Since projects often do not use the latest compiler, we keep a fork of each of these projects at https://github.com/solidity-external-tests/. If changes are needed to make a project work with the latest version of the compiler, they are maintained as a branch on top of the upstream master branch. This is especially important for testing our breaking branch because we can not realistically expect external projects to be instantly compatible with a compiler version that has not been released yet. It also isolates us from upstream changes to some degree - their changes will not affect our test suite until we explicitly pull them.

Adding a new external project

  1. Create a fork of the upstream repository in https://github.com/solidity-external-tests/. If the project consists of several repositories, fork them all.
  2. Remove all the branches except for main one (master, develop, main, etc). This branch is going to be always kept up to date with the upstream repository and should not contain any extra commits.
  3. Create two new versions of the main branch, representing versions of the compiler currently in develop and breaking. E.g. if the latest Solidity version is 0.7.5 and the main branch of the external project is called master, create master_070 and master_080. This is where we will be adding our own commits. The one corresponding to the newer Solidity version should always be rebased on top of the older one. E.g. if a change is needed to keep the project compilable using Solidity 0.7.x, add it in master_070 and rebase master_080 on top of it. If it is only needed for the compiler from its breaking branch, add it only in master_080.
    • The fewer commits in these branches, the better. Ideally, any changes needed to make the compiler work should be submitted upstream and the branches should just be tracking the upstream one without any extra commits.
  4. Create a script for compiling/testing the project and put it in test/externalTests/ in the Solidity repository.
    • The script should apply workarounds necessary to make the project actually use the compiler binary it receives as a parameter and possibly apply some generic workarounds that should work across different versions of the upstream project. Very specific workarounds that may easily break with every upstream change are better done as commits in the fork.
  5. Add the script to tests/externalTests.sh.
  6. Add the test to CircleCI configuration. Make sure to add both a compilation-only run and one that also executes the test suite. If the latter takes a significant amount of time (say, more than 15 minutes) make it run nightly rather than on every PR.
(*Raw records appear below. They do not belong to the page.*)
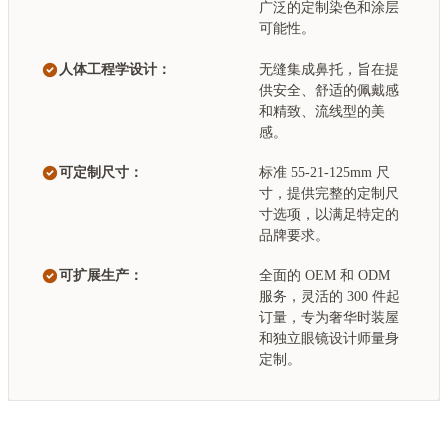
广泛的定制染色和涂层
可能性。
人体工程学设计：
无缝集成鼻托，旨在提
供安全、舒适的佩戴感
和精致、流线型的美
感。
可定制尺寸：
标准 55-21-125mm 尺
寸，提供完整的定制尺
寸选项，以满足特定的
品牌要求。
可扩展生产：
全面的 OEM 和 ODM
服务，灵活的 300 件起
订量，专为奢华时装屋
和独立眼镜设计师量身
定制。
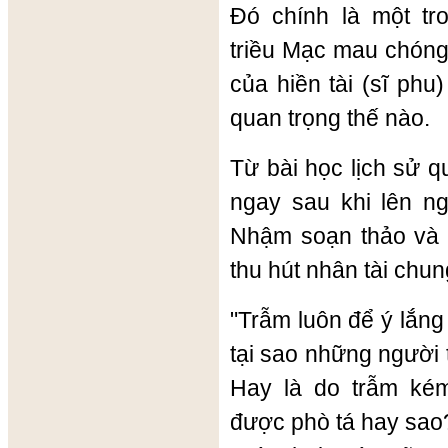
Đó chính là một t
triều Mạc mau chóng 
của hiền tài (sĩ phu
quan trọng thế nào.
Từ bài học lịch sử 
ngay sau khi lên ng
Nhậm soạn thảo và l
thu hút nhân tài chu
"Trẫm luôn để ý lắng
tại sao những người 
Hay là do trẫm kém
được phò tá hay sao?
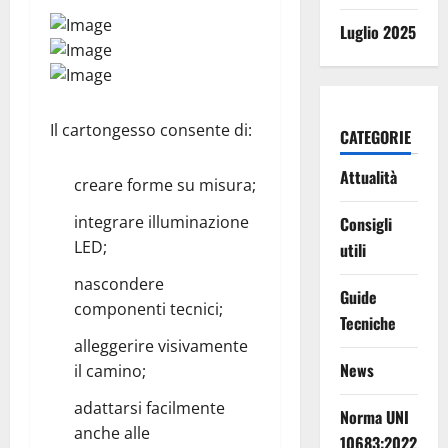
Luglio 2025
Il cartongesso consente di:
CATEGORIE
Attualità
creare forme su misura;
integrare illuminazione
Consigli
LED;
utili
nascondere
Guide
componenti tecnici;
Tecniche
alleggerire visivamente
News
il camino;
adattarsi facilmente
Norma UNI
anche alle
10683:2022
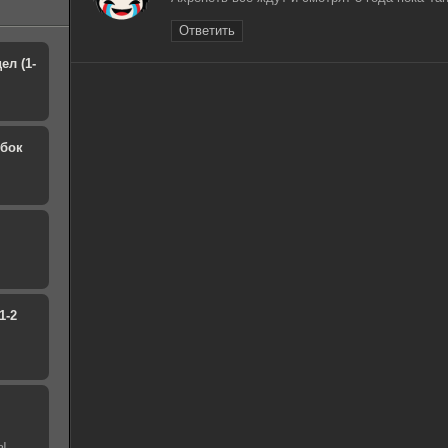
Ответить
ел (1-
обок
1-2
ы.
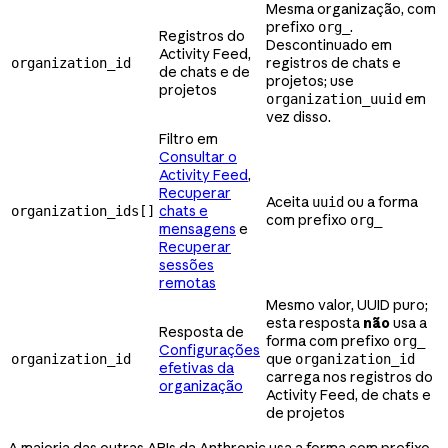
Mesma organização, com
prefixo
.
org_
Registros do
Descontinuado em
Activity Feed,
registros de chats e
organization_id
de chats e de
projetos; use
projetos
em
organization_uuid
vez disso.
Filtro em
Consultar o
Activity Feed
,
Recuperar
Aceita
ou a forma
uuid
chats e
organization_ids[]
com prefixo
org_
mensagens
e
Recuperar
sessões
remotas
Mesmo valor, UUID puro;
esta resposta
não
usa a
Resposta de
forma com prefixo
org_
Configurações
que
organization_id
organization_id
efetivas da
carrega nos registros do
organização
Activity Feed, de chats e
de projetos
A maioria das outras APIs da Anthropic usa a forma com prefixo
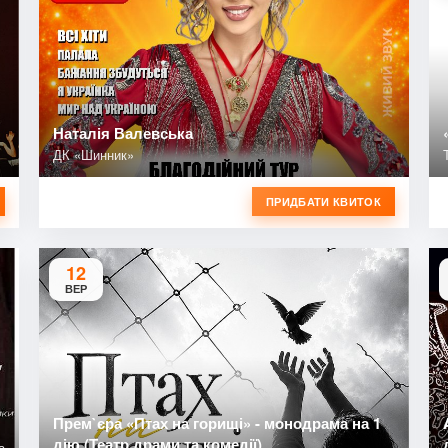
Наталія Валевська
ДК «Шинник»
ПРИДБАТИ КВИТОК
12
ВЕР
Прем`єра «Птах на горищі» - монодрама на 1
дію (Театр драми та комедії)
а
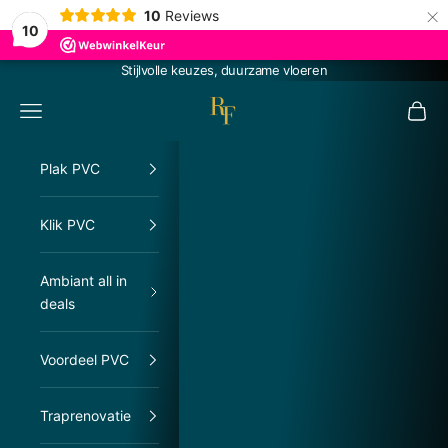
×
10
Reviews
10
Naar inhoud
Stijlvolle keuzes, duurzame vloeren
RachelFloors
Menu
Winke
Plak PVC
Klik PVC
Ambiant all in
deals
Voordeel PVC
Traprenovatie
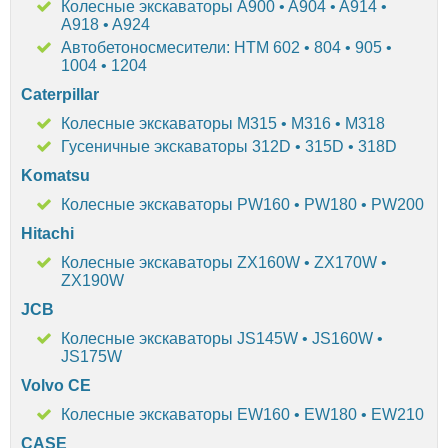
Колесные экскаваторы A900 • A904 • A914 •
A918 • A924
Автобетоносмесители: HTM 602 • 804 • 905 •
1004 • 1204
Caterpillar
Колесные экскаваторы M315 • M316 • M318
Гусеничные экскаваторы 312D • 315D • 318D
Komatsu
Колесные экскаваторы PW160 • PW180 • PW200
Hitachi
Колесные экскаваторы ZX160W • ZX170W •
ZX190W
JCB
Колесные экскаваторы JS145W • JS160W •
JS175W
Volvo CE
Колесные экскаваторы EW160 • EW180 • EW210
CASE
Pulling upstream changes into a fork

  1. Pull changes directly into the main branch in the fork. This should be straightforward thanks to it not containing any of our customizations.
  2. If the update is straightforward and looks safe, go straight to point 5. Otherwise you need to test it first.
  3. Create new branches corresponding to the two versioned ones but suffixed with _new. E.g. master_070_new and master_080_new. Then rebase them so that they are on top of the updated main branch. This may require tweaking some of the commits to apply our fixes in new places.
  4. Create PRs on develop and breaking in Solidity repo which modify the script to use the new branches instead of master_070/master_080. Tweak the new branches until external tests in CI pass in the PRs.
  5. Discard the PRs and move the original branches to the place where the _new ones are and remove the _new branches.

Changes needed after a breaking release of the compiler

When a breaking version of the compiler gets released and becomes the most recent release, the scripts and the branches in the forks need to be updated:

  • In each fork create a branch corresponding to the new breaking version. E.g. if the current branches are master_070 and master_080 the new one should be called master_090.
  • Leave the oldest (i.e. master_070) branch as is. We will not be updating it any more but there is no need to remove it.
  • Update scripts on develop to now refer to the branch that used to be breaking (i.e. master_080) and on breaking to refer to the newly added branch (i.e. master_090).
    • Take care not to overwrite these changes when merging develop into breaking. Each branch should always use the branches from the external repos that correspond to it.